Avery Anderson is learning this day by day, hour by hour. She’s a biracial girl who’s just broken up with her girlfriend and we come to see how racism and her own hot temper came between her and her ex.

The novel takes us through Avery’s awkward steps towards adulthood. Her mother’s motto is “focus forward” but Avery finds the past has a tendency to cling and sink its painful claws into the present. She wants to keep herself unattached to Bardell, Georgia so she can uproot herself and go back home. But she can’t help but be attracted, both to the small town environs and her two new friends, Simone and Jade.

But, again, life isn’t a Disney movie. Her new friends ultimately prove as problematic as her old ones. Jade has troublesome ties to an antebellum, racist, southern past due to her father’s sumptuous mansion that used to be a plantation home. Jade’s grandfather may have been involved in a terrifying hate crime for which he was never punished. Simone is a lesbian but she’s not out and the thrill of a clandestine affair swiftly turns to discomfort as Avery realizes she’s becoming Simone’s dirty little secret.

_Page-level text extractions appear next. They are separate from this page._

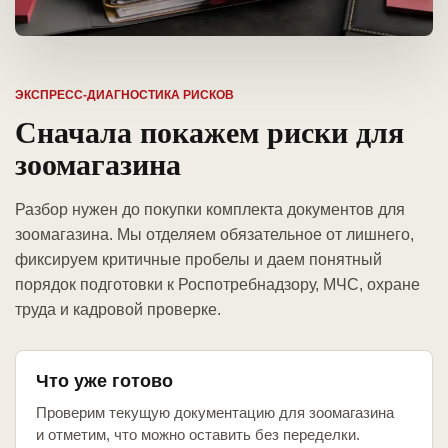
ЭКСПРЕСС-ДИАГНОСТИКА РИСКОВ
Сначала покажем риски для
зоомагазина
Разбор нужен до покупки комплекта документов для
зоомагазина. Мы отделяем обязательное от лишнего,
фиксируем критичные пробелы и даем понятный
порядок подготовки к Роспотребнадзору, МЧС, охране
труда и кадровой проверке.
Что уже готово
Проверим текущую документацию для зоомагазина
и отметим, что можно оставить без переделки.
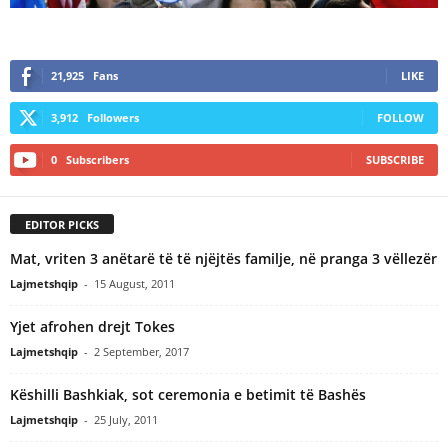
21,925
Fans
LIKE
3,912
Followers
FOLLOW
0
Subscribers
SUBSCRIBE
EDITOR PICKS
Mat, vriten 3 anëtarë të të njëjtës familje, në pranga 3 vëllezër
Lajmetshqip
-
15 August, 2011
Yjet afrohen drejt Tokes
Lajmetshqip
-
2 September, 2017
Këshilli Bashkiak, sot ceremonia e betimit të Bashës
Lajmetshqip
-
25 July, 2011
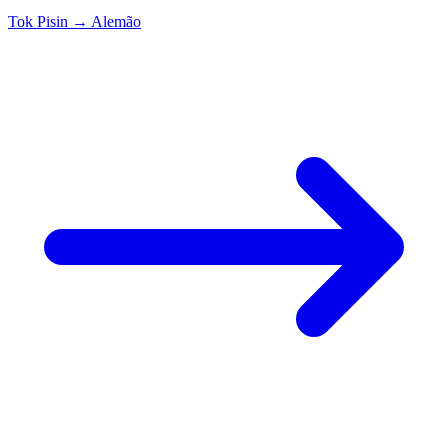
Tok Pisin
→
Alemão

Avery realizes that everybody has a past and it’s not always pretty. She suffers through the passionate emotional swings that characterize adolescence and that scares her. She has what she calls a “dragon” inside her, which is the name she gives for her simmering temper that occasionally erupts in harsh words in spite of her best attempts to stifle it. She’s always sorry afterwards, deeply miserable over the harm her hurtful speech produces but she can’t seem to help it.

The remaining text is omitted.